To Wake a Dream in Moving Water was composed and recorded during the first few months of 2017. Although Celtic influenced and comprised of a number of re-workings of Irish folk tunes and Breton aires, the album is still in large part new and original Echo Us music that fits right in the Echo Us ‘canon’. “Wake” is a natural progression from “A Priori Memoriae”, which was released to critical acclaim in Europe in 2014.

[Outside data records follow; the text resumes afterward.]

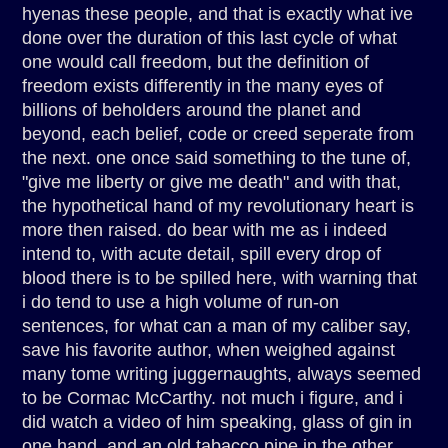
hyenas these people, and that is exactly what ive
done over the duration of this last cycle of what
one would call freedom, but the definition of
freedom exists differently in the many eyes of
billions of beholders around the planet and
beyond, each belief, code or creed seperate from
the next. one once said something to the tune of,
"give me liberty or give me death" and with that,
the hypothetical hand of my revolutionary heart is
more then raised. do bear with me as i indeed
intend to, with acute detail, spill every drop of
blood there is to be spilled here, with warning that
i do tend to use a high volume of run-on
sentences, for what can a man of my caliber say,
save his favorite author, when weighed against
many tome writing juggernaughts, always seemed
to be Cormac McCarthy. not much i figure, and i
did watch a video of him speaking, glass of gin in
one hand, and an old tabacco pipe in the other,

To Wake a Dream in Moving Water is Echo Us’ ‘Celtic’ album that was planned for a long time but never executed because of the work on the trilogy that came before it. The album title is a typical ‘Echo Us’ play on words which one can find their own meaning.
“It is also both evocative of the Oregon rain, which I am told is not too unlike the rain in Ireland.”(Matthews)
To Wake a Dream in Moving Water is also a comment on conception- which was unintentional when the lyric was written. Matthews surprised himself a few months after writing it, realizing that the song was actually about the nitty gritty, biological workings of what happens when a child is conceived. The folk song it derives from musically describes a courting ritual, one that even today we can all relate to in our own way.
“Come With Me Over the Mountain" in acapella was the musical inspiration for the song, and came into my consciousness after the lyrics were written a few months prior. “ (Matthews)
As with all Echo Us recordings, a number of seeming coincidences resulted in connections being drawn where prior there were none. Another experience of similar capacity was found in oboe samples from A Priori Memoriae that echoed the traditional “May Morning Dew’, also reworked for guitar on the new album.